Tarleton is a rural and residential locality in the local government area (LGA) of Latrobe in the North-west and west LGA region of Tasmania. The locality is about 5 km west of the town of Latrobe. The 2016 census recorded a population of 380 for the state suburb of Tarleton.

==History==
It is believed that the locality was named for William Tarleton, a notable government official in Tasmania in the 19th century. Tarleton was gazetted as a locality in 1962.

Captain William Moriarty took up land (200 acres) at Frogmore in ca.1835, his sister Lucinda settled there in 1836 and named Ballahoo Island. There is also a creek there called Ballahoo Creek and a road called Ballahoo Road.
Frogmore was let to Henry Bonney in 1837.

Thomas Johnson (1808-1869) and his wife Dolly Dalrymple Mountgarret Briggs (1810-1864), the first known child of an Aboriginal and white person union moved there in 1845 and took over the tenancy of Frogmore.
He made money from a paling splitting establishing and exporting timber to South Australia.

In early 1851 they leased and acquired by purchase part or all of the 600 acre Tarleton town reserve, and portion of Ballahoo Island together with some of the suburbs of Tarleton. 500 acres
were purchased southwest of "Frogmore" and they built at a place named Sherwood (Part of Latrobe), and he owned-hotels at Sherwood and Ballahoo. He built a Sherwood Hall at the latter place for public recreation dances religious services and as a school.

Tarleton Post Office opened in 1891 and closed in 1893.

Sherwood Hall was relocated to its present site near Bells Parade, Latrobe in 1993 from its original site on Railton Road because it was threatened with collapse by long term erosion from the nearby Mersey River.

Thomas Johnson owned the town blocks and later discovered coal mine Alfred Colliery, which shipped its coal from Ballaho Creek.
Coal Hill Road and Coal Mines Road are obviously named for a reason.

In 1870, William Riley and his family were the only people in Tarleton. Mr. Riley had a coal mine and was shipping coal to Launceston.

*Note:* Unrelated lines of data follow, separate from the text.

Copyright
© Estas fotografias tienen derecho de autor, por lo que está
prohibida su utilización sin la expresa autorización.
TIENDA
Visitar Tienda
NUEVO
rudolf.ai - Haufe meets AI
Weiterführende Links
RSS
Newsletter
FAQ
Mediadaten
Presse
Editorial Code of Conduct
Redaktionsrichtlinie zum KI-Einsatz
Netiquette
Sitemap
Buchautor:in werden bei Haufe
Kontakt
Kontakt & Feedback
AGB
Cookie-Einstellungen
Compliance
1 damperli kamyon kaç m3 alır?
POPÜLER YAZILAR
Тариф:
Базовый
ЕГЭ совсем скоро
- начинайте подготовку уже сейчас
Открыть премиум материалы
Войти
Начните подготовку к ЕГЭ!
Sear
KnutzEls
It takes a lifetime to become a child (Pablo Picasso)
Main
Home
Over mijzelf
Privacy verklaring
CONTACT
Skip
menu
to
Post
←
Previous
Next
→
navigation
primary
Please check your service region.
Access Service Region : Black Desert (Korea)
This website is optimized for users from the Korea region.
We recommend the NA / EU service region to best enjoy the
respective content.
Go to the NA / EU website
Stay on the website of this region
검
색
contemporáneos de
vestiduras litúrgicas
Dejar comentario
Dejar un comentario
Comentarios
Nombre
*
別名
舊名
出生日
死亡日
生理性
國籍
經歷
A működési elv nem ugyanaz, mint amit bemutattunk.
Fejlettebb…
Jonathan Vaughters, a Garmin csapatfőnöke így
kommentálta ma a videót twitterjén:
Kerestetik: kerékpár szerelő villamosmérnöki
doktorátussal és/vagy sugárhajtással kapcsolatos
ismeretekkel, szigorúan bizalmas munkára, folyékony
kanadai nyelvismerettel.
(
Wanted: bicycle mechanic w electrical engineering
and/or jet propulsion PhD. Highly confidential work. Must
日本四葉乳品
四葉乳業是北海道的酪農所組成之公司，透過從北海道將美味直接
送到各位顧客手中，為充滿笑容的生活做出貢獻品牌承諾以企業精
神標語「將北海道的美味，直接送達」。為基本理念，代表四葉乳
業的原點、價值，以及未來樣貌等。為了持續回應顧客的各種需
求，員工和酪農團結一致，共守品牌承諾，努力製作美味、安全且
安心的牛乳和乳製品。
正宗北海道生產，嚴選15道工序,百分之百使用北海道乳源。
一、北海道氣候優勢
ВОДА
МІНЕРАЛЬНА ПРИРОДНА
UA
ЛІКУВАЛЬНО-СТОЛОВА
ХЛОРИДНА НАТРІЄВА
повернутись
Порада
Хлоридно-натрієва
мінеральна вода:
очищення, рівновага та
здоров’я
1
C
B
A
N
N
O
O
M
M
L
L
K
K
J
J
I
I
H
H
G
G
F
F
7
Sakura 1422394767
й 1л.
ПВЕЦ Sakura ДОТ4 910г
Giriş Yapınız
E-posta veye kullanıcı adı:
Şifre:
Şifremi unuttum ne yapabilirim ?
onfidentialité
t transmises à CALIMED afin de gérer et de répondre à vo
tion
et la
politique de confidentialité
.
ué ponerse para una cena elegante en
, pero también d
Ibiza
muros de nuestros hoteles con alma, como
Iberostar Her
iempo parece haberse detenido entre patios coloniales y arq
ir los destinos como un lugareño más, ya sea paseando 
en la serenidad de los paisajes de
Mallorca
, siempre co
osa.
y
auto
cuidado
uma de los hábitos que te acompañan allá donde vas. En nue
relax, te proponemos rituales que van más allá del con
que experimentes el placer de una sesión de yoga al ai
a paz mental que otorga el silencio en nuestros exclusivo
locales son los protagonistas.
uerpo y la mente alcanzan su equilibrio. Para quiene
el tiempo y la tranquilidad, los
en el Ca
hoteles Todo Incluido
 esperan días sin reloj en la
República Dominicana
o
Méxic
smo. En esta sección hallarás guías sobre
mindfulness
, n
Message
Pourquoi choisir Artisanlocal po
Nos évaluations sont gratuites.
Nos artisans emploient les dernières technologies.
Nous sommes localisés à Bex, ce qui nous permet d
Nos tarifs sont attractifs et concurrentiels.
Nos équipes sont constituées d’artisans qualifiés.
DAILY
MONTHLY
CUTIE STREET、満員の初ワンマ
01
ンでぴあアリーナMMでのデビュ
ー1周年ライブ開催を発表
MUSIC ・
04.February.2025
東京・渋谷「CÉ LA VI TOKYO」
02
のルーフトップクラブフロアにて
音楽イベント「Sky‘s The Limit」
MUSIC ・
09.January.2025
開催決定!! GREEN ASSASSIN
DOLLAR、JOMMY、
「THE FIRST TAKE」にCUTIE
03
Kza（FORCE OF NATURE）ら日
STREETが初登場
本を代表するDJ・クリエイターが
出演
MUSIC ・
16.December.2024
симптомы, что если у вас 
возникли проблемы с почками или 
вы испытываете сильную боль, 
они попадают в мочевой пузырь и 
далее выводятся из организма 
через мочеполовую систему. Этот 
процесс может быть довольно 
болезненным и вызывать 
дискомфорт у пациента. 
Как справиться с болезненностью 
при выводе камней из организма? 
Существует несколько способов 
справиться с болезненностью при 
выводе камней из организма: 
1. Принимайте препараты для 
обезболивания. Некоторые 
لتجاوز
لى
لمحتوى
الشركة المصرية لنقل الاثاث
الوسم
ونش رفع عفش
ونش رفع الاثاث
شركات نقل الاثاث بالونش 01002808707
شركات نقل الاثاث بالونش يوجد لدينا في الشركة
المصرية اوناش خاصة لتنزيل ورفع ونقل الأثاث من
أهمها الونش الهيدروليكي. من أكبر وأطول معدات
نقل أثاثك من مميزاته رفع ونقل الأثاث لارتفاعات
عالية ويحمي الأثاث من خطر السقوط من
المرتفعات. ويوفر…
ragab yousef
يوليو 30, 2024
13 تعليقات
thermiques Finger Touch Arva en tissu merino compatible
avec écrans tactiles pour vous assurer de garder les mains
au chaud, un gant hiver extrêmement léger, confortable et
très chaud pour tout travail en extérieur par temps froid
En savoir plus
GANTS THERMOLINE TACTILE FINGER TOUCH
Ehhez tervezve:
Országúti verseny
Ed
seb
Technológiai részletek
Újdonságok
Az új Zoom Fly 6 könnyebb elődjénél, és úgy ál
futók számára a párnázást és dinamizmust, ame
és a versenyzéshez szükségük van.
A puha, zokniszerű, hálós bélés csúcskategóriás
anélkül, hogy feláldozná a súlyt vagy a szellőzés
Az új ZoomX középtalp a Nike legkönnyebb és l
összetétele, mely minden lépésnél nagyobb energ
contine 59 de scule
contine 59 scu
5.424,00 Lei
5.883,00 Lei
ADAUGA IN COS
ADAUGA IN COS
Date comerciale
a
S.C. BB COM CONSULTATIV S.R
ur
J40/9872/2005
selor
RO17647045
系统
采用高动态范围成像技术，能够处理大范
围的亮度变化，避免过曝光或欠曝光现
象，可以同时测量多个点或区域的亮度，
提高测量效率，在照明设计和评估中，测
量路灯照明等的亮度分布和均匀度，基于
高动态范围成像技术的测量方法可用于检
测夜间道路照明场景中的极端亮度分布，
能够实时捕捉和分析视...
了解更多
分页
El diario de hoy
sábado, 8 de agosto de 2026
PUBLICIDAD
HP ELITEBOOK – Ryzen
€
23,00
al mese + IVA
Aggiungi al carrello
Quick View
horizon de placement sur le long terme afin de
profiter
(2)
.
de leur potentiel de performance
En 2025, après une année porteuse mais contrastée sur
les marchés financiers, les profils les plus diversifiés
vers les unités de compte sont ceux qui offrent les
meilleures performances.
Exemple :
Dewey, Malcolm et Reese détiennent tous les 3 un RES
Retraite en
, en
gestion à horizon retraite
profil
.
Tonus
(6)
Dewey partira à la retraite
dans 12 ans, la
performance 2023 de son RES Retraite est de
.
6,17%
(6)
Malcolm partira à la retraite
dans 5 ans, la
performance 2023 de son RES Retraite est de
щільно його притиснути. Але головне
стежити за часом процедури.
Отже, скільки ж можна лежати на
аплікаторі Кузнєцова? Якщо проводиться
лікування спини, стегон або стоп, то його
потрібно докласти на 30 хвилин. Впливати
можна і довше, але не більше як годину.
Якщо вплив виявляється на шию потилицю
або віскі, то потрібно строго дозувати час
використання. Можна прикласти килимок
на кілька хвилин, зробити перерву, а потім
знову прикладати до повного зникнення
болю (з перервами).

In 1875, the 34-ton vessel Dawn of Hope was built by James Dyson for Riley.

In 1880 for George Atkinson Jr built Frogmore, a large two-storeyed brick classical villa with a tiled hipped roof.

The town today is a mix of residential housing, hobby farms and orchards.

==Geography==
The waters of the Mersey River estuary form part of the northern boundary.

==Road infrastructure==
Route B19 (Mersey Main Road) passes through from north to south-east.